Docker

Biostat 203B

Author

Dr. Hua Zhou @ UCLA

Published

January 23, 2024

1 What is Docker

It took us considerable efforts to set up our own laptop, or a cloud compute instance, or Hoffman2, or Windows WSL with a full stack of tools we need: Ubuntu, Linux libraries, R, R Studio, tidyverse, Shiny server, …
We can save the configuration as an image (or snapshot) so we don’t have to re-configure each time using a new computer, cloud service, or cluster.
In a more complex research or business environment, different apps may have different or conflicting dependencies, making configuration and deployment an excessive overhead.

Alternative approach: each app, together with its computing environment and database, can be containerized.
Paradigm: develop apps locally (with potentially different toolchains), deploy (at scale) anywhere.

2 Why do we (students, researchers) care?

Scenario 1: You have a Windows machine, but want to learn the open source toolchains on Linux.

Scenario 2: Your paper gets rejected, because the reviewer wants comparison with an existing method. But software for existing method only runs on Linux.

Scenario 3: You made a fancy Shiny app. You want to deploy in AWS or GCP and scale that up to potentially many users.

Scenario 4: You develop a software package and want to debug/test on different versions of R, on different OS (MacOS, Linux, Windows).

Scenario 5: You develop a software package, which unfortunately only works on Linux. You want Mac and Windows users to be able to use your package as well.

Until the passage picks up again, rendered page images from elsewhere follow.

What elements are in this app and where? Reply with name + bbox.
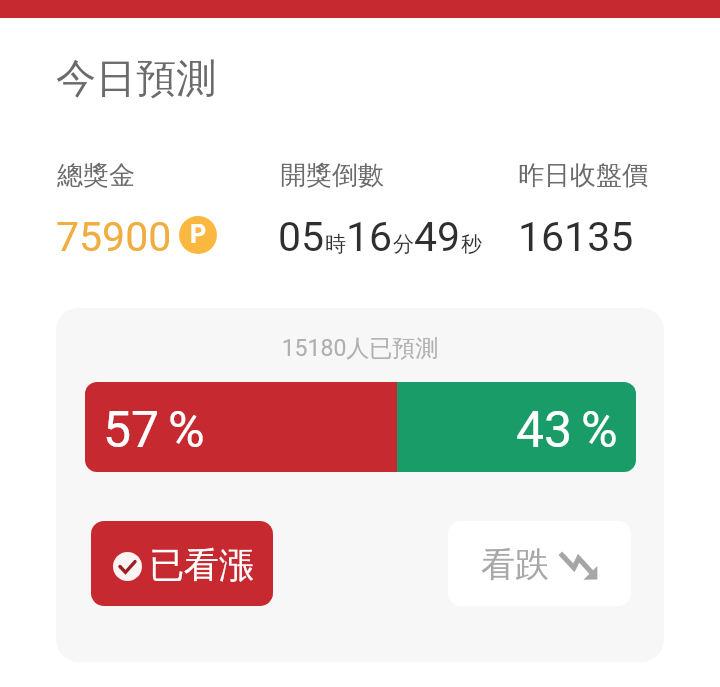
staticText: 15180人已預測 xyxy=(56,334,664,363)
staticText: 75900 xyxy=(56,213,172,261)
staticText: 05 xyxy=(278,213,325,261)
button[interactable]: 看跌 xyxy=(448,521,631,606)
staticText: % xyxy=(581,401,618,460)
button[interactable]: 已看漲 xyxy=(91,521,273,606)
staticText: 49 xyxy=(414,213,461,261)
staticText: 時 xyxy=(325,231,346,257)
staticText: 57 xyxy=(103,401,160,460)
staticText: 看跌 xyxy=(481,543,549,586)
staticText: 總獎金 xyxy=(57,159,135,192)
staticText: % xyxy=(168,401,205,460)
other: Trending down xyxy=(557,551,598,580)
staticText: 16 xyxy=(346,213,393,261)
staticText: 分 xyxy=(393,231,414,257)
staticText: 秒 xyxy=(461,231,482,257)
staticText: P xyxy=(190,220,207,249)
staticText: 昨日收盤價 xyxy=(518,159,648,192)
staticText: 已看漲 xyxy=(149,543,254,587)
staticText: 43 xyxy=(516,401,573,460)
staticText: 開獎倒數 xyxy=(280,159,384,192)
staticText: 今日預測 xyxy=(56,53,216,103)
staticText: 16135 xyxy=(518,213,634,261)
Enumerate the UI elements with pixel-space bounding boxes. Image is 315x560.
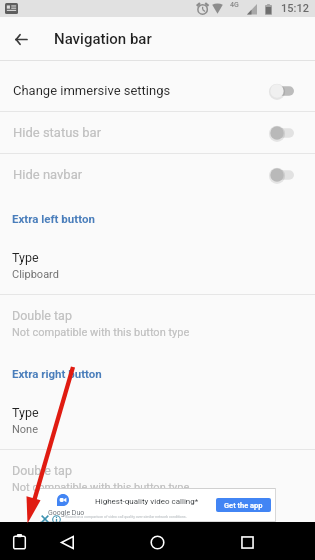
staticText: Get the app (224, 501, 263, 510)
staticText: 15:12 (281, 2, 309, 15)
staticText: Extra left button (12, 212, 95, 225)
staticText: Extra right button (12, 367, 102, 380)
staticText: Highest-quality video calling* (95, 497, 199, 506)
button[interactable]: Double tap (0, 450, 315, 505)
button[interactable]: Change immersive settings (0, 70, 315, 111)
staticText: Hide navbar (13, 167, 270, 182)
staticText: Not compatible with this button type (12, 481, 190, 494)
button[interactable]: Type (0, 394, 315, 449)
button[interactable]: Get the app (216, 498, 271, 512)
staticText: Not compatible with this button type (12, 326, 190, 339)
button[interactable]: Hide navbar (0, 154, 315, 195)
staticText: Type (12, 405, 39, 420)
button[interactable]: Hide status bar (0, 112, 315, 153)
staticText: 4G (230, 1, 239, 9)
button[interactable]: Close ad (41, 515, 49, 523)
staticText: Type (12, 250, 39, 265)
button[interactable]: Double tap (0, 295, 315, 350)
staticText: None (12, 423, 39, 436)
staticText: Double tap (12, 463, 72, 478)
button[interactable]: Ad info (52, 515, 61, 524)
staticText: *Based on a comparison of video call qua… (64, 515, 187, 519)
button[interactable]: Back (5, 23, 37, 55)
button[interactable]: Back (60, 535, 75, 550)
button[interactable]: Home (150, 535, 165, 550)
button[interactable]: Recents (240, 535, 255, 550)
staticText: Double tap (12, 308, 72, 323)
button[interactable]: Clipboard (13, 534, 26, 549)
button[interactable]: Type (0, 239, 315, 294)
staticText: Hide status bar (13, 125, 270, 140)
staticText: Change immersive settings (13, 83, 270, 98)
staticText: Google Duo (48, 509, 85, 517)
staticText: Clipboard (12, 268, 59, 281)
staticText: Navigation bar (54, 30, 152, 48)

Scenario 6: Reproducible research. Hardware and software evolve fast. Simulation results in research papers are often hard to reproduce due to the changing computing environment. We can use Docker to containerize a simulation experiment (specific versions of OS and software), which can reproduce same results in any future moment.

3 Learning objectives

Be conversant with the container technology.
Understand the role containers play in the development and deployment process.
Master basic Docker usage.

4 Tutorial

We will follow the tutorial Get started with Docker to:

containerize a Python web app.
run the container.
run the container as a service.
run interrelated services as a stack.
deploy a stack to cloud.

# remove: all stopped containers, all networks not used by at least one container, all images without at least one container associated to them, all build cache
docker system prune -a -f
# kill all containers and then remove them
docker container kill $(docker container ls -a -q)
docker container rm $(docker container ls -a -q)
# remoeve all Docker iamges
docker image rm $(docker image ls -a -q)

4.1 Installation

Download and install the Docker Desktop on your computer.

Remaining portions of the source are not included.